Uma das revelações do Campeonato Goiano neste ano vem de Boa Vista, Roraima. Com apenas 20 anos, o meia Felipe Brisola tem sido o símbolo de técnica e velocidade na Anapolina. Com uma maturidade pouco comum entre os “boleiros”, o jovem já vive a expectativa das fases finais do Goianão, e garante que a rubra tem força o bastante para levar o título.
“O grupo da Anapolina é um grupo muito bom, não tem vaidade, a gente que a mesma coisa, que é ser campeão, estamos todos focados, e isso é muito bom”, afirmou o jogador, em entrevista ao repórter da RÁDIO 730, Vinícius Moura. Em busca do que seria o primeiro título estadual da xata, Felipe Brisola ressaltou a importância que teria a conquista para o clube, e também para o atual elenco alvirrubro.
“A gente sabe que a Anapolina nunca ganhou um título, e isso dá mais motivação para o nosso grupo.
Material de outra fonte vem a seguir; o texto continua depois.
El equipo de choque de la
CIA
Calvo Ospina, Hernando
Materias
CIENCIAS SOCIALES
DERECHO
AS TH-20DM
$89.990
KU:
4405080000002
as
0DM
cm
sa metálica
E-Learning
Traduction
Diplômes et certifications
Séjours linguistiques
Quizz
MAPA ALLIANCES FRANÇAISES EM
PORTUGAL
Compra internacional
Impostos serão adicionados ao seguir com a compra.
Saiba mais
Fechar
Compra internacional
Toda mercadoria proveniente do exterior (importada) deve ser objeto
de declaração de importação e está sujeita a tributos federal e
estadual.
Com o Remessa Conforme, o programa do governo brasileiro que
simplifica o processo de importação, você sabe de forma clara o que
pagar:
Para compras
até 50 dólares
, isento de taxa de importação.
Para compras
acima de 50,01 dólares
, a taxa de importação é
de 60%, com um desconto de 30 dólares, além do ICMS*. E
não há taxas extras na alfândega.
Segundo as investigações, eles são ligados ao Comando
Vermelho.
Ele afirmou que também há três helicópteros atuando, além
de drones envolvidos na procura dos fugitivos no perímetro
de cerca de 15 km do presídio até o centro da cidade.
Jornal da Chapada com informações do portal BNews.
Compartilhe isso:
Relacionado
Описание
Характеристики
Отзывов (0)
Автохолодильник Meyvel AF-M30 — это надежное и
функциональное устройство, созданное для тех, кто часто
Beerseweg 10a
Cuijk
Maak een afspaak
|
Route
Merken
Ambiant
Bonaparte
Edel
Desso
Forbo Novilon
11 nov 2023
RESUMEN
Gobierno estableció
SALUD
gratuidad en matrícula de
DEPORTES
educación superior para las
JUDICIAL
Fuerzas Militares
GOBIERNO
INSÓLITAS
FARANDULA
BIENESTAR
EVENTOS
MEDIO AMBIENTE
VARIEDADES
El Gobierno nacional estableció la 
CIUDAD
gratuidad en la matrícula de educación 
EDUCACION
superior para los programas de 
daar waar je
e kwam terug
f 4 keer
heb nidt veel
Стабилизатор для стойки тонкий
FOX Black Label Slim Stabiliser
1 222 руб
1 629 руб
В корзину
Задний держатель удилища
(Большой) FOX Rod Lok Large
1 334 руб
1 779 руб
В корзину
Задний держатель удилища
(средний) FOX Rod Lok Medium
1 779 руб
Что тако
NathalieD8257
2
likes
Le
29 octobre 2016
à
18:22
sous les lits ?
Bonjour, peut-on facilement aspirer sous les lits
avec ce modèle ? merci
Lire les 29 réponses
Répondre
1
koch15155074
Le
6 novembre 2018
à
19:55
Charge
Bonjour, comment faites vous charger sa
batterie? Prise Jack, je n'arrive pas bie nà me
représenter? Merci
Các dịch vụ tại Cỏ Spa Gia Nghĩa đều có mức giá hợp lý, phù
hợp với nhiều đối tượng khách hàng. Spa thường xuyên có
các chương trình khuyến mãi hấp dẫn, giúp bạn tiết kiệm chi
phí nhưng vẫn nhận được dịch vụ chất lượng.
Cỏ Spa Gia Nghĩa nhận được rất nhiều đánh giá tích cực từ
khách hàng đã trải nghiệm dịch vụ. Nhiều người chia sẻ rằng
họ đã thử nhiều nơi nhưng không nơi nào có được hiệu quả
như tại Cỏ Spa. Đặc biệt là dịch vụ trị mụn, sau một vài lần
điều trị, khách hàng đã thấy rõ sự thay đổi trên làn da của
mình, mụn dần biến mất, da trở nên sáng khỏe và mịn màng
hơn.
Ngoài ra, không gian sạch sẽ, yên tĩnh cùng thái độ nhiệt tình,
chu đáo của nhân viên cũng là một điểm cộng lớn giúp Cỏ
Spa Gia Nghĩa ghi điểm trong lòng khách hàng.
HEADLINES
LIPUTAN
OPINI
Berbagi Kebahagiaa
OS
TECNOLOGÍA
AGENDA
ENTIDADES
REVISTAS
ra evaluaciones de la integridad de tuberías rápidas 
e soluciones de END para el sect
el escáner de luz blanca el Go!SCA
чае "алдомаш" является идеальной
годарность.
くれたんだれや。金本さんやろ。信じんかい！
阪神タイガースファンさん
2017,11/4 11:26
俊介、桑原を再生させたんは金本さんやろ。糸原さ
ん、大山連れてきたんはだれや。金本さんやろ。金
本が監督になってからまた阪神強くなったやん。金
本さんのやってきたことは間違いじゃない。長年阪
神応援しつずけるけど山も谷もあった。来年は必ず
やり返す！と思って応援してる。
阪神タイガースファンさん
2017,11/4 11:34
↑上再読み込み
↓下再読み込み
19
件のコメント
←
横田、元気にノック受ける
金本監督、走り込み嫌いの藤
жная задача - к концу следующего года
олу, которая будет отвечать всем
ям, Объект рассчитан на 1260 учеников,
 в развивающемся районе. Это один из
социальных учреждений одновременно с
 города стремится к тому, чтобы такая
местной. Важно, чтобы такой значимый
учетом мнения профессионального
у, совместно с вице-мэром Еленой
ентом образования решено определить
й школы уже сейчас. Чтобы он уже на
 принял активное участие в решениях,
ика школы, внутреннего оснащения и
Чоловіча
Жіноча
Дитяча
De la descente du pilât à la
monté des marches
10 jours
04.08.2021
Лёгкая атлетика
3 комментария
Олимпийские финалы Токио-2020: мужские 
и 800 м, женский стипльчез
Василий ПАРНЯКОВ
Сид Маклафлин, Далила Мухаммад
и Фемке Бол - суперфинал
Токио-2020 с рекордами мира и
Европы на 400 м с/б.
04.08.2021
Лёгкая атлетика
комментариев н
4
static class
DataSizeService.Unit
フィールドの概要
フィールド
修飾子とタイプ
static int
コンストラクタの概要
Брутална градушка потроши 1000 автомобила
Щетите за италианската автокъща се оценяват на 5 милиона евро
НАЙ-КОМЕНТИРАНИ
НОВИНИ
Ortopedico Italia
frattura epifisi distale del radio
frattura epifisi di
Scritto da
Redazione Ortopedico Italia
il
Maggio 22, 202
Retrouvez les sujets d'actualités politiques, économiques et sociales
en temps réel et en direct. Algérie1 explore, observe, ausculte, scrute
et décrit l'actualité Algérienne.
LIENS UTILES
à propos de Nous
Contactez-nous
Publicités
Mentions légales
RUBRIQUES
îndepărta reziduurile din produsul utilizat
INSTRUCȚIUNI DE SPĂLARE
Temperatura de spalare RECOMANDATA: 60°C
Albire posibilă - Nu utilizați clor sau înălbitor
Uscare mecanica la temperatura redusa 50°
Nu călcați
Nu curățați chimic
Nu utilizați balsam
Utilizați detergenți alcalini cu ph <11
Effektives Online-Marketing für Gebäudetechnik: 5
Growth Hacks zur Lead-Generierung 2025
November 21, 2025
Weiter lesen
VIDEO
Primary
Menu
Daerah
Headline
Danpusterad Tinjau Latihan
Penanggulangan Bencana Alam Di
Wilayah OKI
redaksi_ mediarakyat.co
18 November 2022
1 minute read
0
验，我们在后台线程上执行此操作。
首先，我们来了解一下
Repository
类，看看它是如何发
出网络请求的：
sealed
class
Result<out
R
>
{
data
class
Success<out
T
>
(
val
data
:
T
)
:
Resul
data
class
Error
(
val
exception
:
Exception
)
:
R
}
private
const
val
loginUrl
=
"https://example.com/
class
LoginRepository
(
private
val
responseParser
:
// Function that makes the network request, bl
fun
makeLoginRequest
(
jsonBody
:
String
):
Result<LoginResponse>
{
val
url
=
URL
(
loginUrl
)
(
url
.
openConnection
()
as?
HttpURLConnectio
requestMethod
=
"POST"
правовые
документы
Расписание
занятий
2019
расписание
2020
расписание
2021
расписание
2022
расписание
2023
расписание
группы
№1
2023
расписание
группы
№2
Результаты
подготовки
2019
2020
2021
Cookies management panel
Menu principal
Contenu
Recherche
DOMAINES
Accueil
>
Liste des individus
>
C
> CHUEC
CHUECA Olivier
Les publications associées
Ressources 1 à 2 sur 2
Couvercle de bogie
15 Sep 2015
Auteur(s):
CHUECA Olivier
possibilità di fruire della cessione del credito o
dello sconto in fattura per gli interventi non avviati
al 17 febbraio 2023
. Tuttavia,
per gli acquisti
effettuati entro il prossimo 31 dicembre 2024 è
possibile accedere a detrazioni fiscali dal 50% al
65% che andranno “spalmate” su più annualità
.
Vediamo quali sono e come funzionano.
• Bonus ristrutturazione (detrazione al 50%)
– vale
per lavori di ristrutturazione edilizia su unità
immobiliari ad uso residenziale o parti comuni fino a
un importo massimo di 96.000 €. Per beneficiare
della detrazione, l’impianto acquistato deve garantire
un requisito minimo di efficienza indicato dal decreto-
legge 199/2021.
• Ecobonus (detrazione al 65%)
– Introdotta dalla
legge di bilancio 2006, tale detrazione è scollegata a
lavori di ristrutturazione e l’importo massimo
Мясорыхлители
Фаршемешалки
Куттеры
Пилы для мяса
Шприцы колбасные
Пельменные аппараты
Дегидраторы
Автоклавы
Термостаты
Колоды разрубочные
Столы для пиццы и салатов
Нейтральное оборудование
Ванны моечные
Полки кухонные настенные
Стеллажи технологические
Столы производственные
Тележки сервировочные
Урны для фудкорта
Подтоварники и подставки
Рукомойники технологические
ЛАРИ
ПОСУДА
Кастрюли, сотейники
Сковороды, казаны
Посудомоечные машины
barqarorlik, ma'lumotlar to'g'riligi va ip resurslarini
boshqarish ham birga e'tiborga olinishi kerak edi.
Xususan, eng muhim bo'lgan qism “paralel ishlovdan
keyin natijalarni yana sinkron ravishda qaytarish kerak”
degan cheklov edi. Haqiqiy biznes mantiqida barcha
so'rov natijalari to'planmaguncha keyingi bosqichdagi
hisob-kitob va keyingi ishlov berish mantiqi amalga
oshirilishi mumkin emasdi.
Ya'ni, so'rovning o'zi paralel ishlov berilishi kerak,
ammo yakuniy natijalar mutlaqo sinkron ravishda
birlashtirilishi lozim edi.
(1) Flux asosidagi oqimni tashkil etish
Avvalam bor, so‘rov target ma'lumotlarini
Vamos entra na história, daqui a 30, 40 anos, todos iam lembrar dos jogadores. Agora se ficar pelo caminho ninguém vai lembrar”, disse o meia, que está no páreo para levar o carro que será dado pela RÁDIO 730 ao melhor jogador do campeonato. “Eu sei que eu tenho responsabilidade como qualquer um aqui, no campeonato que a gente está jogando, estamos valorizados agora, a gente sabe que as semifinais do Goiano não é pra qualquer um “, acrescentou.
Carreira
Felipe começou jogando futsal, ainda em Boa Vista, quando foi fazer um teste no Juventude-RS, em 2008. No alviverde de Caxias do Sul que o jovem começou a carreira, passando depois por Inter de Santa Maria-RS, até chegar na Anapolina em 2009, ainda para atuar nas categorias de base. No ano passado o meia foi emprestado ao Goiatuba, para disputar a terceira divisão goiana, em uma fase difícil da sua carreira como jogador.
“O futebol da terceira divisão é complicado, o cara tem que ter força de vontade, determinação para continuar aqui, mas tem que trabalhar, não tem que ficar parado”, declarou. De volta à Anapolina, Felipe firmou contrato com a rubra até o início de 2016. Ele mora na concentração do clube, e faz questão sempre de ouvir a voz dos jogadores mais experientes do grupo da rubra.
“Eles me tratam muito bem, graças a Deus, e eles me aconselham bastante, o Gatti, o Bem-Hur, eles conversam bastante comigo, e eu tento sugar o máximo de experiência possível que eu posso, que seja pro meu benefício, e graças a Deus a gente tem uma boa relação”, comentou o jovem meia.
Futuro
Ainda começando a aventura pelo futebol profissional, Felipe não esconde que tem ambições e pretende atingir algo maior na carreira. Entretanto, ele prefere não citar nenhum clube que gostaria de atuar. “Eu não tenho preferência por time, mas o jogador sempre almeja algo melhor para ele, procura trabalhar bem para estar buscando coisas melhores, e se Deus quiser vai aparecer”, analisou.
Flamenguista assumido, Felipe admite que jogar pelo rubro-negro carioca seria um sonho realizado. “Minha família inteira é flamenguista, eu fui no mesmo caminho”, revelou. Felipe garante que ainda não foi procurado por nenhum clube oficialmente, inclusive os três grandes times da capital, mas sabe que essa é uma possibilidade.
“Sempre tem quando um jogador está se destacando, está fazendo um bom trabalho, o clube está bem, mas graças a Deus eu tenho uma boa base. Meu pai me ajuda, meu pai tem instrução para esta cuidando dos meus interesses, e ele me blinda bastante”, revelou ele, que tem como agente o próprio pai, que dá toda a assistência necessária, mesmo morando em Boa Vista. “Graças a Deus fui criado num ambiente familiar muito bom, e isso me ajuda bastante a tomar as decisões corretas aqui e profissionalmente”, ressaltou.